Take the entries that follow and return exactly the lines from the one holding "Přihlaste se k" through the one holding "Solar Cell Panel Battery Power Bank", both included. Nothing else is needed.

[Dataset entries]
============================================================
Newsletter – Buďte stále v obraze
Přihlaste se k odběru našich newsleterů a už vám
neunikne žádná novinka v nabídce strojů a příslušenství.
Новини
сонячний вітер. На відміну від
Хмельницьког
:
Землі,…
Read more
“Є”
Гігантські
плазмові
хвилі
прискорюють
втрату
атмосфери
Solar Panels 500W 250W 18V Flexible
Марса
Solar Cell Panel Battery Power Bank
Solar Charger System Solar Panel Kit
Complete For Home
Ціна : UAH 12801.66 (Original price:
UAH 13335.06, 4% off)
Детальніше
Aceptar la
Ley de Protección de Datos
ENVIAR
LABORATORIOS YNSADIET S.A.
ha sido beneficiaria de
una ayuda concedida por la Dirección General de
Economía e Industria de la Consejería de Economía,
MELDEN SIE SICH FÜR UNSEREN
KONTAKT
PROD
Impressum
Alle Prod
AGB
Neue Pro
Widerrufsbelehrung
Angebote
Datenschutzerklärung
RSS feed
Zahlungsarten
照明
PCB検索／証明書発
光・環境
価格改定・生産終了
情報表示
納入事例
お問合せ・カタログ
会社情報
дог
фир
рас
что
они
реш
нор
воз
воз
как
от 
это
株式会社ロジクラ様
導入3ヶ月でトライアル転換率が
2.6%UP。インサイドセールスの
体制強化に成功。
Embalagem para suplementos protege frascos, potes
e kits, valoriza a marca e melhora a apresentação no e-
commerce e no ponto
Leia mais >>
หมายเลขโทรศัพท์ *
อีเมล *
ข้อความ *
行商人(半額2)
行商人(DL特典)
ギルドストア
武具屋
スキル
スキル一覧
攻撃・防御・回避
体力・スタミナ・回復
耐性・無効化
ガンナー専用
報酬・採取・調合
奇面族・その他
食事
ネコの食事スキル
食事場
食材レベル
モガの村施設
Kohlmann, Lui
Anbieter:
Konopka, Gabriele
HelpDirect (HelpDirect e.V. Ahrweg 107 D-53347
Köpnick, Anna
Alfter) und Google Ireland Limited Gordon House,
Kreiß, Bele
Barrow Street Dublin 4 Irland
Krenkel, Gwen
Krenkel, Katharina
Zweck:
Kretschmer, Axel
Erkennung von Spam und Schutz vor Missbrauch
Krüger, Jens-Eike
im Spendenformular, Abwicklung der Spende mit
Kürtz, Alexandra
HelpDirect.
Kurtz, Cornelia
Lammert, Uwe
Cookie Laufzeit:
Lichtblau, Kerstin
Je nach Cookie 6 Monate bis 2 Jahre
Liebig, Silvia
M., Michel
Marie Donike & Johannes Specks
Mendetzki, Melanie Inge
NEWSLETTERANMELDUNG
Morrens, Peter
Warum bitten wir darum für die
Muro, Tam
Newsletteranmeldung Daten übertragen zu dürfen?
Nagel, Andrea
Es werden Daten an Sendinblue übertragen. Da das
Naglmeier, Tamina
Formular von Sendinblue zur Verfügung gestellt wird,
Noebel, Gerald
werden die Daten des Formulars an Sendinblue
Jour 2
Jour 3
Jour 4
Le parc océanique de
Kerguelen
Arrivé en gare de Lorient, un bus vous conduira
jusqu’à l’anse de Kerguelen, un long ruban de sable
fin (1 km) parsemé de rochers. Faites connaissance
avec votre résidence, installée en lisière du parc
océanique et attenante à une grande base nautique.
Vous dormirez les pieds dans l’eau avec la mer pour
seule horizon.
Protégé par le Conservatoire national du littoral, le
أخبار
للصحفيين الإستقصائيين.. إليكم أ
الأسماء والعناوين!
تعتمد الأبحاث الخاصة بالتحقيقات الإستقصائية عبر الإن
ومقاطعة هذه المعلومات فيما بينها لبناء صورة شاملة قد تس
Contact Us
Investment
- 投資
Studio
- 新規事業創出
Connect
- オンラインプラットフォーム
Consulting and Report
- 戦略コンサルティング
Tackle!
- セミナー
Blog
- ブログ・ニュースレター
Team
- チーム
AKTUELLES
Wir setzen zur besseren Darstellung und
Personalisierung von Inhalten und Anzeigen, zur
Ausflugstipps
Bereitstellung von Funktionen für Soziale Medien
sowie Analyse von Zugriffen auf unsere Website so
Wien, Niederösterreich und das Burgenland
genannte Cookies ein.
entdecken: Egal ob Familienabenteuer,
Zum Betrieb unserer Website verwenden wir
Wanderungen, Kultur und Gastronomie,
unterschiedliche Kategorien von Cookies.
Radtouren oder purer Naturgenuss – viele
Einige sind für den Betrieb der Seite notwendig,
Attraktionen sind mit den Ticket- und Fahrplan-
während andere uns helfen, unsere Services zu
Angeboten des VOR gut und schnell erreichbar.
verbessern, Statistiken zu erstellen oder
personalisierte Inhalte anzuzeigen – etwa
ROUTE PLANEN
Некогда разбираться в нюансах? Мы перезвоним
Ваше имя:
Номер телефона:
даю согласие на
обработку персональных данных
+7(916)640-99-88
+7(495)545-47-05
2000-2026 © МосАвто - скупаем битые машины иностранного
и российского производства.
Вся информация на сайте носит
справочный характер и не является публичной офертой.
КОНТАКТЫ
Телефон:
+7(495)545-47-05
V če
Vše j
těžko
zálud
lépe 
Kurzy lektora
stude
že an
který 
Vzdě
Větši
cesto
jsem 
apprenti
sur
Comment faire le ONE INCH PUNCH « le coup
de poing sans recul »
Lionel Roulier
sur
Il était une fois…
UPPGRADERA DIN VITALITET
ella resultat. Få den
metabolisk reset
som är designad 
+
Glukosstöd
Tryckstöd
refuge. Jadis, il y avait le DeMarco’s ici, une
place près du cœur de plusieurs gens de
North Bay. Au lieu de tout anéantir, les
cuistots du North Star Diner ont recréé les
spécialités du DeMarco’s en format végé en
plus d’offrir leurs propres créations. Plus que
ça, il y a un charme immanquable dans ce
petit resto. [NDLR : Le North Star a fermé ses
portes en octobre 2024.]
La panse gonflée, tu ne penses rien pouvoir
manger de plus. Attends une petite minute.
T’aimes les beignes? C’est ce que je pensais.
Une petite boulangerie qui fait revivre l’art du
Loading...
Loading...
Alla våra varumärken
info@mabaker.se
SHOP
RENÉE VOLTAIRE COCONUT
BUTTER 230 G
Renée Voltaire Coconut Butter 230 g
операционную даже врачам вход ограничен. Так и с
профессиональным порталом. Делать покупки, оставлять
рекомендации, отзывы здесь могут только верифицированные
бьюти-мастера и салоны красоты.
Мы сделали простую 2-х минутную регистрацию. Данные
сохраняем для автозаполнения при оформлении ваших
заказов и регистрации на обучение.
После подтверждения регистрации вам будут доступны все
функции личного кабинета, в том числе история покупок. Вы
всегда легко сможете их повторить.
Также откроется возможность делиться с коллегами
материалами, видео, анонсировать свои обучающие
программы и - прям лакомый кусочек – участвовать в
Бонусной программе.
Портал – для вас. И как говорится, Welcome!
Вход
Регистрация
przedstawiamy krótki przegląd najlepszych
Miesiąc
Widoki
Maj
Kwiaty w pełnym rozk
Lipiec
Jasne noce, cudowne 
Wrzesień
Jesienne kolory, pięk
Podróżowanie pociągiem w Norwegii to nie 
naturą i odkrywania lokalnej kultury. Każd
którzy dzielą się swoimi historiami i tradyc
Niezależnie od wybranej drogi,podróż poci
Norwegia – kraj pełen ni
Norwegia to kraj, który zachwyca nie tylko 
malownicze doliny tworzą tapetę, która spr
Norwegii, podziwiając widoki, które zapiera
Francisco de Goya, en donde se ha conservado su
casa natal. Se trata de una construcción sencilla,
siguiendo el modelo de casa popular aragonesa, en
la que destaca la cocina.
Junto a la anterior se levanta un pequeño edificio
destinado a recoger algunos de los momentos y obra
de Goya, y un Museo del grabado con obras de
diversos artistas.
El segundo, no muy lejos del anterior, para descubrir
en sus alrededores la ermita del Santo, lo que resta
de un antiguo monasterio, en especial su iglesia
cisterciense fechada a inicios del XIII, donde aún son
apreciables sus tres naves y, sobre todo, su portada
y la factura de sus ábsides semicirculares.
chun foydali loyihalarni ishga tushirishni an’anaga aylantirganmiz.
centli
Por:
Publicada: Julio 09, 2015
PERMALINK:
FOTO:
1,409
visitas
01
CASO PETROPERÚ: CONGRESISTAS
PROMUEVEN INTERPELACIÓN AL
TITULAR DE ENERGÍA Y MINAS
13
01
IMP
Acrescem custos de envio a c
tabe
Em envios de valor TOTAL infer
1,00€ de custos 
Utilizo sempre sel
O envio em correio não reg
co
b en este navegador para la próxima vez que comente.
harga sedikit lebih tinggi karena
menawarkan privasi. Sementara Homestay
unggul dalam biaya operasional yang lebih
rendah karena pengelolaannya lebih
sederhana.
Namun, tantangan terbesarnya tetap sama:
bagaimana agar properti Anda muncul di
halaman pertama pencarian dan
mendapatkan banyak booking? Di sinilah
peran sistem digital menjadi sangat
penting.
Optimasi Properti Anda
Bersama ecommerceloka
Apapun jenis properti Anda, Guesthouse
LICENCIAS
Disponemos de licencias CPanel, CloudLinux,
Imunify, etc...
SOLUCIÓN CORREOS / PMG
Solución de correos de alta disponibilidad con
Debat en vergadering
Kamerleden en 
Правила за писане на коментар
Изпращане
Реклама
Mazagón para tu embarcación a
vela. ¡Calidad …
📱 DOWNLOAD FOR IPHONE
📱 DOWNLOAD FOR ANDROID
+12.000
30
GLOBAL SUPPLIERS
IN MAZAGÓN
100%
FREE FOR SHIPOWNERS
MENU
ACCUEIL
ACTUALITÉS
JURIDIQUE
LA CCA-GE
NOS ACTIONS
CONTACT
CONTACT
============================================================
▶ _REPLY TO THE EXERCISE_
Přihlaste se k odběru našich newsleterů a už vám
neunikne žádná novinka v nabídce strojů a příslušenství.
Новини
сонячний вітер. На відміну від
Хмельницьког
:
Землі,…
Read more
“Є”
Гігантські
плазмові
хвилі
прискорюють
втрату
атмосфери
Solar Panels 500W 250W 18V Flexible
Марса
Solar Cell Panel Battery Power Bank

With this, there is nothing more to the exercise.